With that being said, I fuel planes to pay the bills.  Remember how I said my now In Laws are teachers. Well they also tell me stories of the job.  It’s not the kids that have deterred me from the job, it’s the parents.  I honestly don’t wont to deal with y'all all knowing, ignorant, neglectful, pig headed, selfish A-Holes.  Now I know not all of you parents are like this but there’s a select few that I really don't have the time or patience for.  I give props and thanks to all teachers out there.  You are a group of people that are underpaid and under appreciated for what y'all do and put up with.  
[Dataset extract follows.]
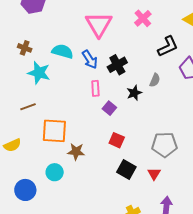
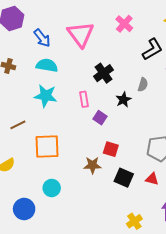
blue arrow: (90, 60) -> (42, 38), moved
cyan star: (39, 73) -> (46, 96), moved
brown star: (76, 152) -> (92, 165), moved
red triangle: (154, 174) -> (152, 179), turned -40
After 4 years and counting in the aviation industry, mortgage doesn't pay itself,  I finally had the opportunity to  live the American Dream.  I am now an entrepreneur that owns his own business, Rah’s Gym in Bay St. Louis, Ms.  I could have easily pursued my dream in an easier way and be a personal trainer at someone else’s gym.  Do you see the problem with that last sentence?  I’ll break it down for you. In order to truly succeed the route should never be easy.  I think there’s a difference between being a personal trainer and strength coach. Lastly, being at “someone’s else’s gym” didn’t sit well with me.  Especially since there weren’t any “gym’s” near me.  Yes, there were health clubs, and fitness centers, and judgement free zones with pizza parties, but there were no gyms.  So with the determination to finally get my Freshman 70 off, oh yeah it’s still there, and an increased limit on my card I opened my own gym.  A real gym.  I have no air conditioning, no smith machines, and a bunch of free weights.  When people ask where my cardio section is, I simply point to the one elliptical and to the road on side of the gym and say “There’s no better cardio than feet to pavement.”  
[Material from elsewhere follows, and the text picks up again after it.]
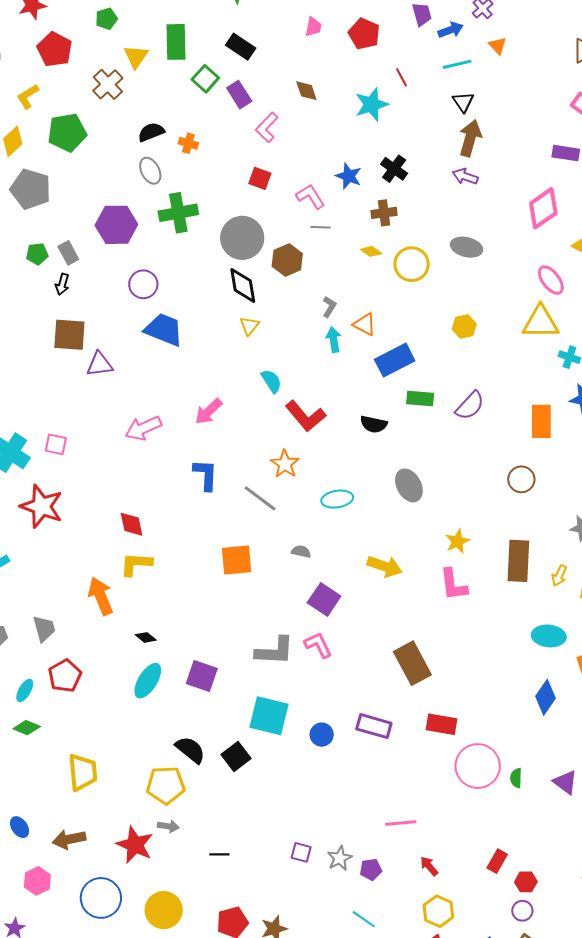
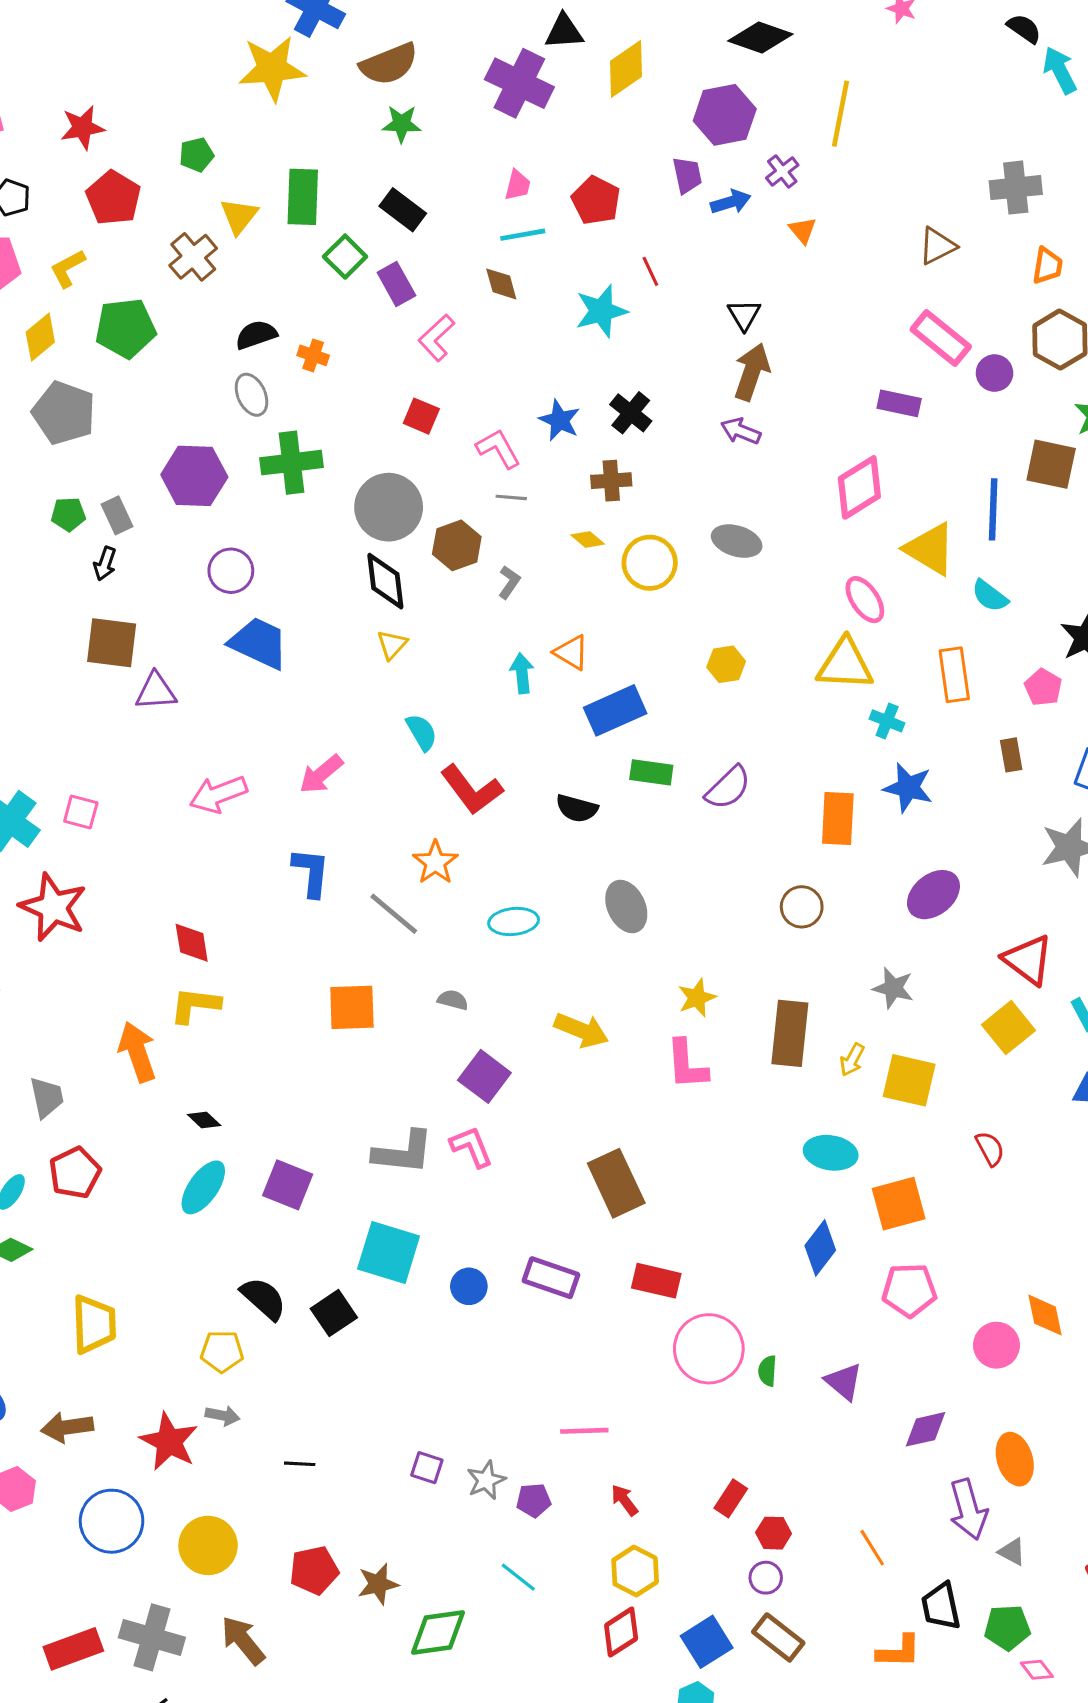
cyan line: (457, 64) -> (523, 235), moved
gray L-shape: (329, 307) -> (509, 582), moved
yellow pentagon: (166, 785) -> (222, 1351), size x0.7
Rah’s Gym has been open for 8 month’s now and business is good for being the niche, non commercial, mainstream gym that it is.  I’ve learned a lot so far; not just about running a business but about the field that I love.  You know there’s so much more to working out besides heavy singles and curls for the girls.  I know right, who would have thought.  I house all types of athletes at the gym; Functional Fitters, aka crossfitters that don't like to be sued, Body Builders, Power lifters, Mixed Martial Artists, and even Triathletes. 
It’s an exciting time to be in the fitness industry.  People are finally giving a shit about their health and quality of life, and I want to be a part of it. I plan on losing my Freshman 70, are you. 
Lift heavy, run efficiently, and rest often.